START Data for review

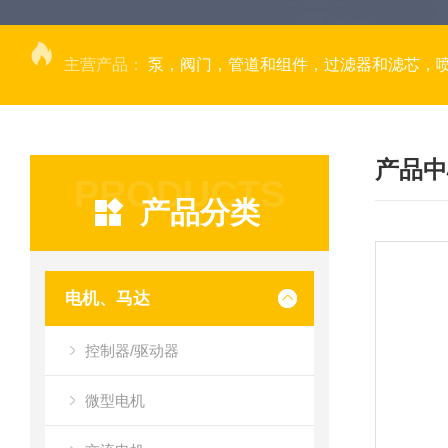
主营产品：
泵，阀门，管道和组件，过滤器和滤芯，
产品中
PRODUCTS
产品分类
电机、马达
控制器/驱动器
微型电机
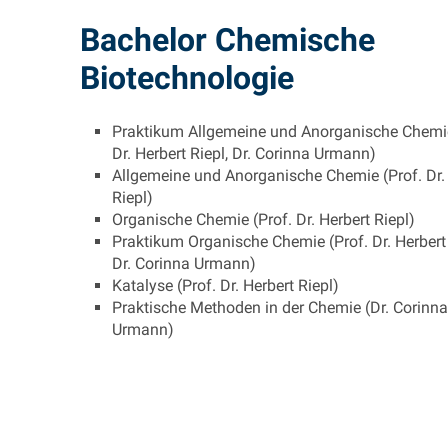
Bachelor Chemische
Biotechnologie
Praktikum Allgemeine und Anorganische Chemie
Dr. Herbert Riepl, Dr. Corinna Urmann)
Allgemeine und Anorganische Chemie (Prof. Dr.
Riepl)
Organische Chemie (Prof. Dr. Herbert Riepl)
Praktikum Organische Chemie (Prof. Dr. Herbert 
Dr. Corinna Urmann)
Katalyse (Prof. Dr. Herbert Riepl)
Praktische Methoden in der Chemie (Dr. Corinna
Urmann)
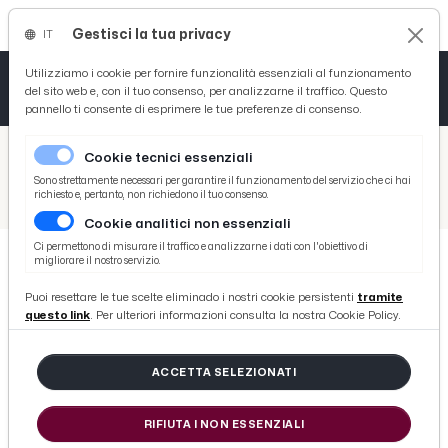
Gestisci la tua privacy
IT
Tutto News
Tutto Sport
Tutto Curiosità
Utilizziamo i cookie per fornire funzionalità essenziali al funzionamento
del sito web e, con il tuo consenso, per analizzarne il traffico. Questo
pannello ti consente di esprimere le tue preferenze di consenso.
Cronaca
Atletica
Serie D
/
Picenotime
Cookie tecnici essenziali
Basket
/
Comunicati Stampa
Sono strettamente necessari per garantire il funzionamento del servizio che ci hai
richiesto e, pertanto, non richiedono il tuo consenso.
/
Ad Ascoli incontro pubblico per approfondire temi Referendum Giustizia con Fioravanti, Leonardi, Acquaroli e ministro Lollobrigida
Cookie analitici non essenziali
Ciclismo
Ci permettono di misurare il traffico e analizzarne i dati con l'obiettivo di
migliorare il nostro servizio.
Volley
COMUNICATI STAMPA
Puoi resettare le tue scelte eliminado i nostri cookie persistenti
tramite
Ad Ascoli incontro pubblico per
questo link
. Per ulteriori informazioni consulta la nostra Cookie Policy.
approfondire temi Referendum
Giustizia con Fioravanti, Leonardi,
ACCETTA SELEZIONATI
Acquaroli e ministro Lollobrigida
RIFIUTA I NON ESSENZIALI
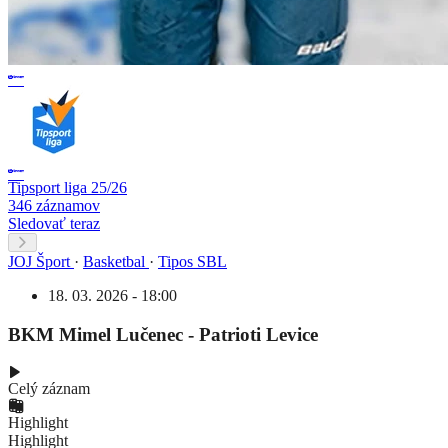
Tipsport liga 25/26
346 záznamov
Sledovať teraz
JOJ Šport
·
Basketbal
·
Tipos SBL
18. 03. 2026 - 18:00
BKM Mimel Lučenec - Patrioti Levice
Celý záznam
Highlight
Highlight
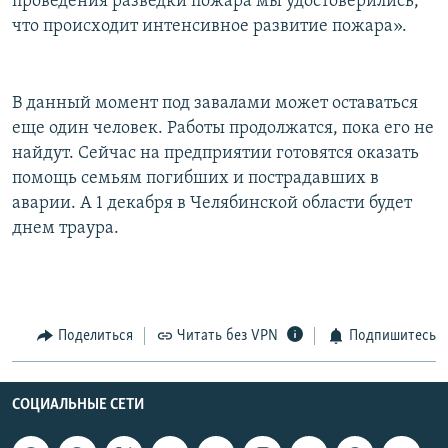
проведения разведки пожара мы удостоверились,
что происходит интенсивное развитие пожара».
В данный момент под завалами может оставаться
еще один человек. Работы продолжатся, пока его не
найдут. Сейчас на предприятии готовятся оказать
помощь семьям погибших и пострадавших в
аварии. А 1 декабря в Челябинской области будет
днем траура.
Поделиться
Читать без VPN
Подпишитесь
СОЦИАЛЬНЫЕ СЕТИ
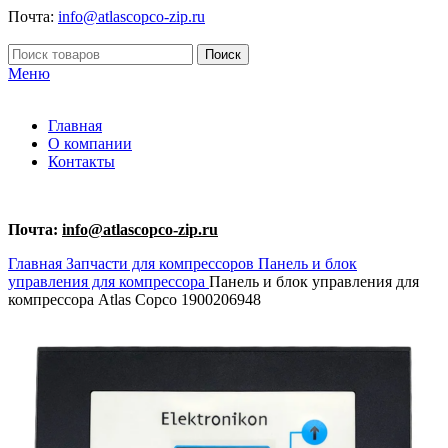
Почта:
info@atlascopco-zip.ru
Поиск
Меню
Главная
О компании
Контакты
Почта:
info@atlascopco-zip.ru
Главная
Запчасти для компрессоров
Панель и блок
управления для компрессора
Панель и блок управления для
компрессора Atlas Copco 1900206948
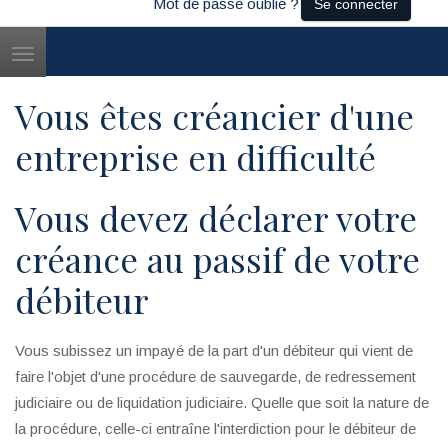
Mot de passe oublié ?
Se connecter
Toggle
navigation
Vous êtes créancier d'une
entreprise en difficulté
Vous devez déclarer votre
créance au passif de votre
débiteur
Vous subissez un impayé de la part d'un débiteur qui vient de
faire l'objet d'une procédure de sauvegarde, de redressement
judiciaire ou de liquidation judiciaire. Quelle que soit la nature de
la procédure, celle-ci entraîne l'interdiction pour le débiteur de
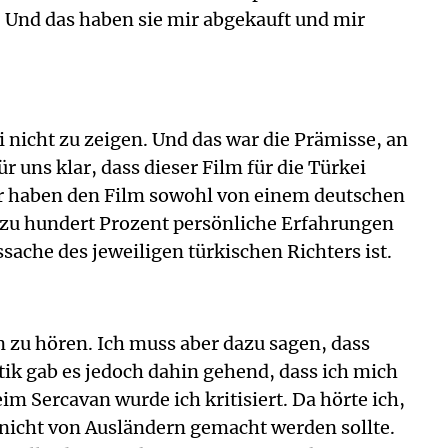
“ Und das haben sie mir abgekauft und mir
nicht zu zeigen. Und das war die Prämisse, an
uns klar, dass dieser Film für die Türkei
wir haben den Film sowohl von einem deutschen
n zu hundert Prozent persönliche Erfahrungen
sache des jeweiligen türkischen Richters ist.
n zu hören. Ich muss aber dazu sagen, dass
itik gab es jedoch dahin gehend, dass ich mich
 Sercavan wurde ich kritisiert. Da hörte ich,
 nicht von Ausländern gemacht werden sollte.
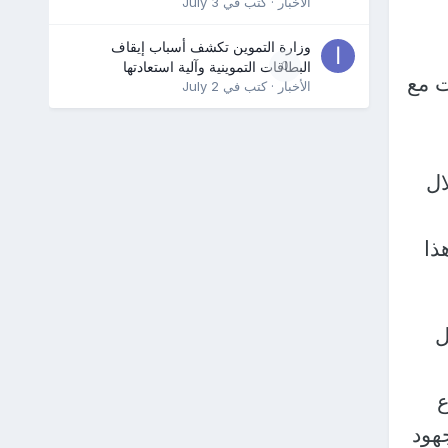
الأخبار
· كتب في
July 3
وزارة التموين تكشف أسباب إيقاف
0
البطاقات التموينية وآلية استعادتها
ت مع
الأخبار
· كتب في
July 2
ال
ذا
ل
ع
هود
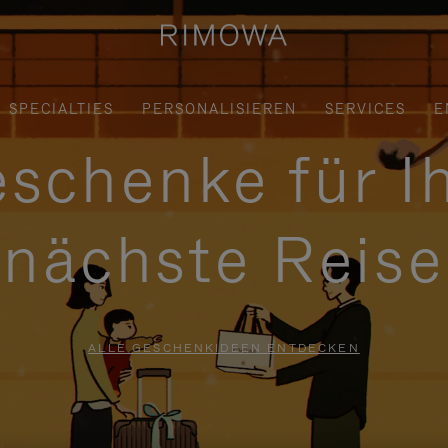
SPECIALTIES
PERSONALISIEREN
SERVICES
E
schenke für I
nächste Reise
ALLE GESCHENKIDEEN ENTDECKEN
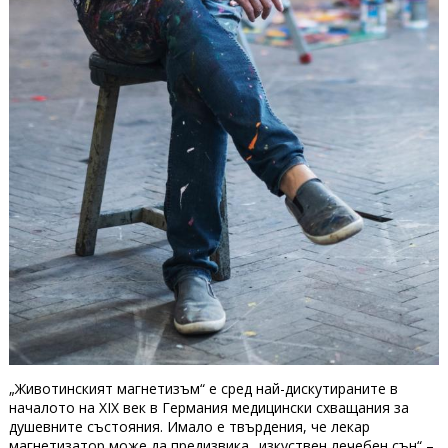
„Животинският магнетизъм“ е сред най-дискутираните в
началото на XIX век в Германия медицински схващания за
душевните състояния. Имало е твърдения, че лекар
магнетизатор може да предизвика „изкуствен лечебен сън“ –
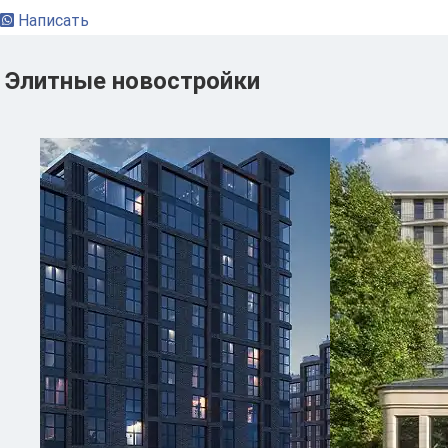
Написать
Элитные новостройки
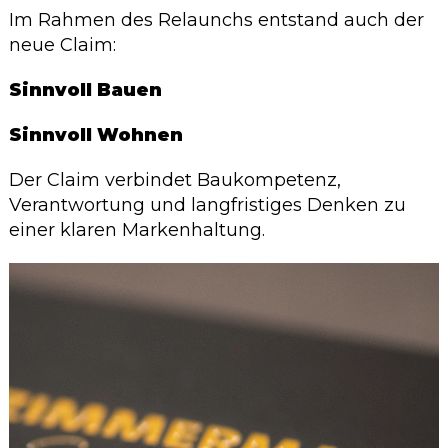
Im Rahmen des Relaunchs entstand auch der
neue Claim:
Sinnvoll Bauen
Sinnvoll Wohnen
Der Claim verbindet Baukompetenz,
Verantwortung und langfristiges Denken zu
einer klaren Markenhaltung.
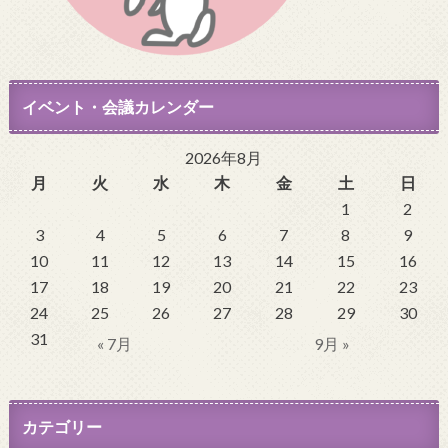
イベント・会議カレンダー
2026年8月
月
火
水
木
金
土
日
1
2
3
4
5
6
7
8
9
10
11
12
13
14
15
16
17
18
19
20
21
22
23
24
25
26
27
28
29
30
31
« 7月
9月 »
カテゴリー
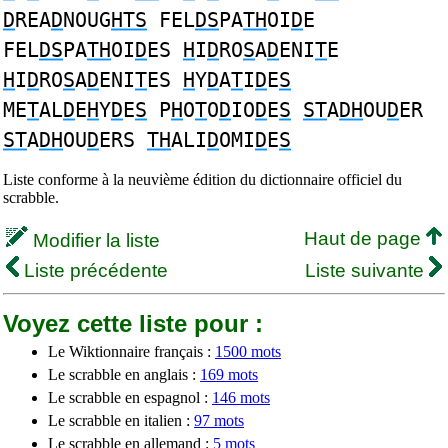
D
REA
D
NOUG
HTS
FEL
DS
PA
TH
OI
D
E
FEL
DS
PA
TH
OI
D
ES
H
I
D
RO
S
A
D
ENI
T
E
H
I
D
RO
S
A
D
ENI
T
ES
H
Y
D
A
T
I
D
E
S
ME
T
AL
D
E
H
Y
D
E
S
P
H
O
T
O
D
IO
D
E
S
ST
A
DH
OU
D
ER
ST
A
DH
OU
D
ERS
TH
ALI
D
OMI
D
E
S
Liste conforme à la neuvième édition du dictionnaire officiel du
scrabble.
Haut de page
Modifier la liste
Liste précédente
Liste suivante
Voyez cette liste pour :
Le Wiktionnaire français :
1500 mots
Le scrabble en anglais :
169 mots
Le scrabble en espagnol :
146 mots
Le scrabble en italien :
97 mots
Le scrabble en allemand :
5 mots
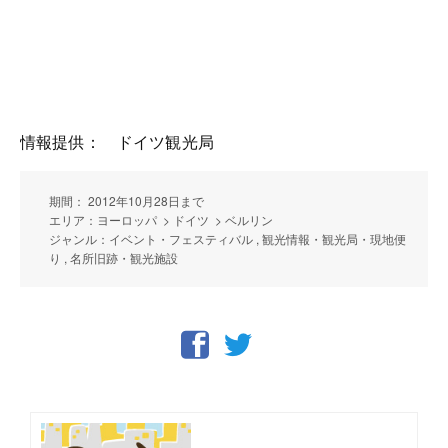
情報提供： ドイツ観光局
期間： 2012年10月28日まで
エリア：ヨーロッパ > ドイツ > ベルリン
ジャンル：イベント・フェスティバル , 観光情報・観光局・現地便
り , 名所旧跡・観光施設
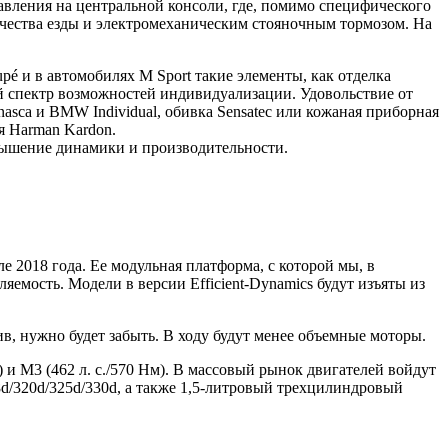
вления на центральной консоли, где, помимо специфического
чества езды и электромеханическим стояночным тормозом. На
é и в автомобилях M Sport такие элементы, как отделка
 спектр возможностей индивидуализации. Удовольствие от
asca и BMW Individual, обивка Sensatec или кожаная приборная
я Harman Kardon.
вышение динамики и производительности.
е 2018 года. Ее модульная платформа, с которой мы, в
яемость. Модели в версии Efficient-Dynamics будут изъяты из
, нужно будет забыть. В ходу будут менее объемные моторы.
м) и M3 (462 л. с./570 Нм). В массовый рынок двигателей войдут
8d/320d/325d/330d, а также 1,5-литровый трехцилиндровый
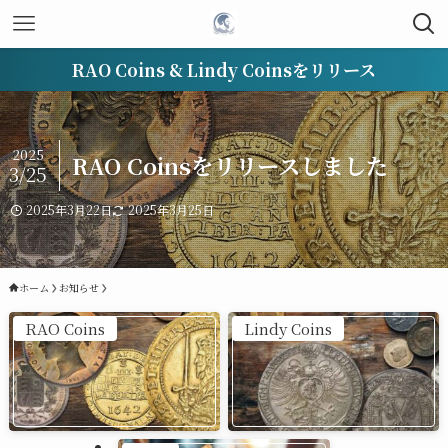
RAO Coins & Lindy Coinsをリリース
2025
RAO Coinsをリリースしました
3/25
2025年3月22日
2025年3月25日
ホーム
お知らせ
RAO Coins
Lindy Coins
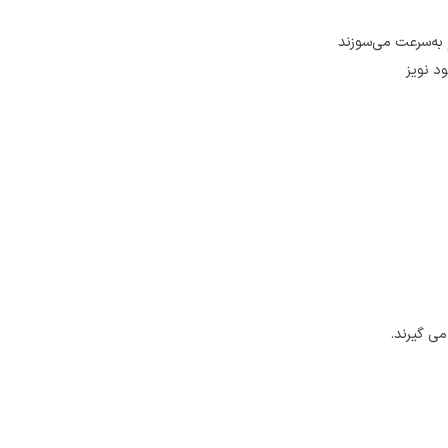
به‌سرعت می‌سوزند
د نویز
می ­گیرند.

END Data for review

● **Directions**:
All of the lines above should be copied exactly, apart from the pictures.

● **Answer section**:
主营产品：
泵，阀门，管道和组件，过滤器和滤芯，
产品中
PRODUCTS
产品分类
电机、马达
控制器/驱动器
微型电机
Bachelor Chemische
Biotechnologie
Praktikum Allgemeine und Anorganische Chemie
Dr. Herbert Riepl, Dr. Corinna Urmann)
Allgemeine und Anorganische Chemie (Prof. Dr.
Riepl)
Organische Chemie (Prof. Dr. Herbert Riepl)
Praktikum Organische Chemie (Prof. Dr. Herbert 
Dr. Corinna Urmann)
Katalyse (Prof. Dr. Herbert Riepl)
Praktische Methoden in der Chemie (Dr. Corinna
Urmann)
Gestisci la tua privacy
IT
Tutto News
Tutto Sport
Tutto Curiosità
Utilizziamo i cookie per fornire funzionalità essenziali al funzionamento
del sito web e, con il tuo consenso, per analizzarne il traffico. Questo
pannello ti consente di esprimere le tue preferenze di consenso.
Cronaca
Atletica
Serie D
/
Picenotime
Cookie tecnici essenziali
Basket
/
Comunicati Stampa
Sono strettamente necessari per garantire il funzionamento del servizio che ci hai
richiesto e, pertanto, non richiedono il tuo consenso.
/
Ad Ascoli incontro pubblico per approfondire temi Referendum Giustizia con Fioravanti, Leonardi, Acquaroli e ministro Lollobrigida
Cookie analitici non essenziali
Ciclismo
Ci permettono di misurare il traffico e analizzarne i dati con l'obiettivo di
migliorare il nostro servizio.
Volley
COMUNICATI STAMPA
Puoi resettare le tue scelte eliminado i nostri cookie persistenti
tramite
Ad Ascoli incontro pubblico per
questo link
. Per ulteriori informazioni consulta la nostra Cookie Policy.
approfondire temi Referendum
Giustizia con Fioravanti, Leonardi,
ACCETTA SELEZIONATI
Acquaroli e ministro Lollobrigida
RIFIUTA I NON ESSENZIALI
Tipsport liga 25/26
346 záznamov
Sledovať teraz
JOJ Šport
·
Basketbal
·
Tipos SBL
18. 03. 2026 - 18:00
BKM Mimel Lučenec - Patrioti Levice
Celý záznam
Highlight
Highlight
проведения разведки пожара мы удостоверились,
что происходит интенсивное развитие пожара».
В данный момент под завалами может оставаться
еще один человек. Работы продолжатся, пока его не
найдут. Сейчас на предприятии готовятся оказать
помощь семьям погибших и пострадавших в
аварии. А 1 декабря в Челябинской области будет
днем траура.
Поделиться
Читать без VPN
Подпишитесь
СОЦИАЛЬНЫЕ СЕТИ
Почта:
info@atlascopco-zip.ru
Поиск
Меню
Главная
О компании
Контакты
Почта:
info@atlascopco-zip.ru
Главная
Запчасти для компрессоров
Панель и блок
управления для компрессора
Панель и блок управления для
компрессора Atlas Copco 1900206948
Mot de passe oublié ?
Se connecter
Toggle
navigation
Vous êtes créancier d'une
entreprise en difficulté
Vous devez déclarer votre
créance au passif de votre
débiteur
Vous subissez un impayé de la part d'un débiteur qui vient de
faire l'objet d'une procédure de sauvegarde, de redressement
judiciaire ou de liquidation judiciaire. Quelle que soit la nature de
la procédure, celle-ci entraîne l'interdiction pour le débiteur de
“ Und das haben sie mir abgekauft und mir
nicht zu zeigen. Und das war die Prämisse, an
uns klar, dass dieser Film für die Türkei
wir haben den Film sowohl von einem deutschen
n zu hundert Prozent persönliche Erfahrungen
sache des jeweiligen türkischen Richters ist.
n zu hören. Ich muss aber dazu sagen, dass
itik gab es jedoch dahin gehend, dass ich mich
 Sercavan wurde ich kritisiert. Da hörte ich,
 nicht von Ausländern gemacht werden sollte.
الأخبار
· كتب في
July 3
وزارة التموين تكشف أسباب إيقاف
0
البطاقات التموينية وآلية استعادتها
ت مع
الأخبار
· كتب في
July 2
ال
ذا
ل
ع
هود
SPECIALTIES
PERSONALISIEREN
SERVICES
E
schenke für I
nächste Reise
ALLE GESCHENKIDEEN ENTDECKEN
„Животинският магнетизъм“ е сред най-дискутираните в
началото на XIX век в Германия медицински схващания за
душевните състояния. Имало е твърдения, че лекар
магнетизатор може да предизвика „изкуствен лечебен сън“ –
Написать
Элитные новостройки
Im Rahmen des Relaunchs entstand auch der
neue Claim:
Sinnvoll Bauen
Sinnvoll Wohnen
Der Claim verbindet Baukompetenz,
Verantwortung und langfristiges Denken zu
einer klaren Markenhaltung.
イベント・会議カレンダー
2026年8月
月
火
水
木
金
土
日
1
2
3
4
5
6
7
8
9
10
11
12
13
14
15
16
17
18
19
20
21
22
23
24
25
26
27
28
29
30
31
« 7月
9月 »
カテゴリー
D
REA
D
NOUG
HTS
FEL
DS
PA
TH
OI
D
E
FEL
DS
PA
TH
OI
D
ES
H
I
D
RO
S
A
D
ENI
T
E
H
I
D
RO
S
A
D
ENI
T
ES
H
Y
D
A
T
I
D
E
S
ME
T
AL
D
E
H
Y
D
E
S
P
H
O
T
O
D
IO
D
E
S
ST
A
DH
OU
D
ER
ST
A
DH
OU
D
ERS
TH
ALI
D
OMI
D
E
S
Liste conforme à la neuvième édition du dictionnaire officiel du
scrabble.
Haut de page
Modifier la liste
Liste précédente
Liste suivante
Voyez cette liste pour :
Le Wiktionnaire français :
1500 mots
Le scrabble en anglais :
169 mots
Le scrabble en espagnol :
146 mots
Le scrabble en italien :
97 mots
Le scrabble en allemand :
5 mots
情報提供： ドイツ観光局
期間： 2012年10月28日まで
エリア：ヨーロッパ > ドイツ > ベルリン
ジャンル：イベント・フェスティバル , 観光情報・観光局・現地便
り , 名所旧跡・観光施設
вления на центральной консоли, где, помимо специфического
чества езды и электромеханическим стояночным тормозом. На
é и в автомобилях M Sport такие элементы, как отделка
 спектр возможностей индивидуализации. Удовольствие от
asca и BMW Individual, обивка Sensatec или кожаная приборная
я Harman Kardon.
вышение динамики и производительности.
е 2018 года. Ее модульная платформа, с которой мы, в
яемость. Модели в версии Efficient-Dynamics будут изъяты из
, нужно будет забыть. В ходу будут менее объемные моторы.
м) и M3 (462 л. с./570 Нм). В массовый рынок двигателей войдут
8d/320d/325d/330d, а также 1,5-литровый трехцилиндровый
RAO Coins & Lindy Coinsをリリース
2025
RAO Coinsをリリースしました
3/25
2025年3月22日
2025年3月25日
ホーム
お知らせ
RAO Coins
Lindy Coins
به‌سرعت می‌سوزند
د نویز
می ­گیرند.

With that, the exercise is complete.